Deep Eyes
Eyes are like a hole,
a hole with a sparkle that shines.
Once you’re cursed with it in your life
there is no way out of that curse of a hole.
It feels so bad that you think your eyes
are falling into the moisture in your head.
Once that hole shines again it’s made into a shape.
Its background is white with a color in the middle.
Remember that curse you will see with for the rest of your life.
But after all that pain you will see everything.
-- Darlyn Avina
Last month at Poetry & Pizza we had a crew of poet teachers from California Poets in the Schools. I got from them last year’s CPITS anthology and started reading it on the BART ride home.

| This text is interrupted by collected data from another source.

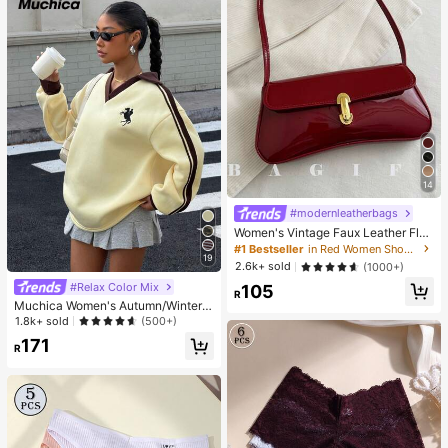
14
#modernleatherbags
Women's Vintage Faux Leather Flap
Decor Shoulder Underarm Bag, Suit
#1 Bestseller
in Red Women Shoulder Bags
19
able For Dating, Outing, Gathering,
2.6k+ sold
(1000+)
90s Aesthetic
#Relax Color Mix
105
R
Muchica Women's Autumn/Winter T
hermal-Lined Contrast Color Ribbo
1.8k+ sold
(500+)
n Embroidered Loose Polo Neck Sw
171
eatshirt For Going Out, Streetwear,
R
Y2K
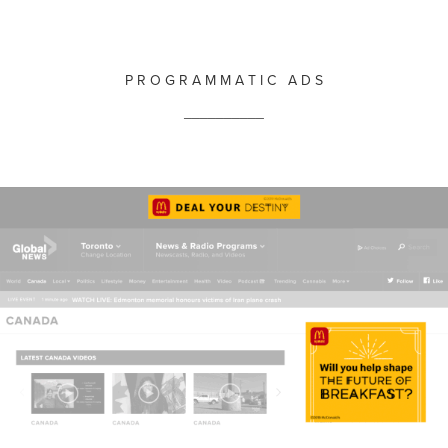
P R O G R A M M A T I C A D S
__________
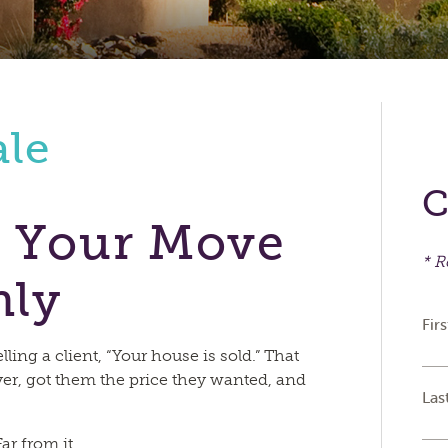
ale
C
 Your Move
* R
hly
Fir
ling a client, “Your house is sold.” That
er, got them the price they wanted, and
Las
ar from it.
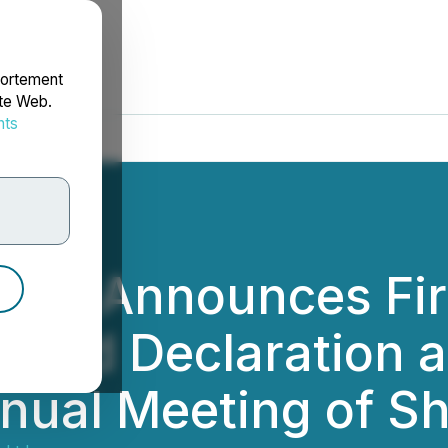
portement
ite Web.
nts
rdonnées
 Ltd. Announces Fi
idend Declaration 
nual Meeting of S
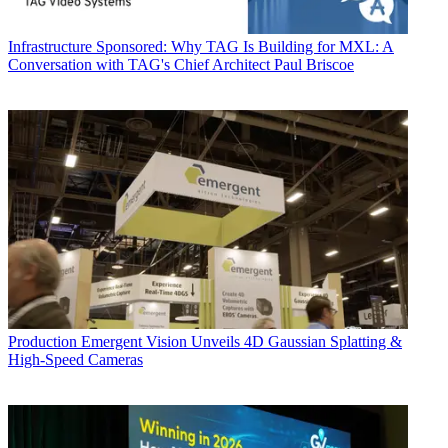
Infrastructure
Sponsored: Why TAG Is Building for MXL: A
Conversation with TAG's Chief Architect Paul Briscoe
Production
Emergent Vision Unveils 4D Gaussian Splatting &
High-Speed Cameras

Children’s poetry. You know, I find I can like it as well as poetry by grown-ups.
Darlyn Avina was in second grade (Millview Elementary School, Madera County) when “Deep Eyes” was written.
The poem reminds me of certain translations; I’m thinking of ones I’ve read from Eastern Europe, or early French surrealists or dadaists. Also some primitive poetry – shaman songs. When I say the poem seems translated, I mean that it seems to carry over a strangeness from another language, a way of speaking that is taken for granted in that other language but which in English seems nonnative. I suspect English is Alvina’s native tongue.
The poem proposes things you probably hadn’t considered – your eyes are a curse? – but which, once suggested, seem peculiarly reasonable. Well, yeah, the eyes can be a curse sometimes. Eyes are holes? Holes. Windows is the usual metaphor, but, you know, I can grok holes. The poet speaks with authority, no hesitation about it, no I think maybe.
“But after all that pain you will see everything.” And that’s … a good thing?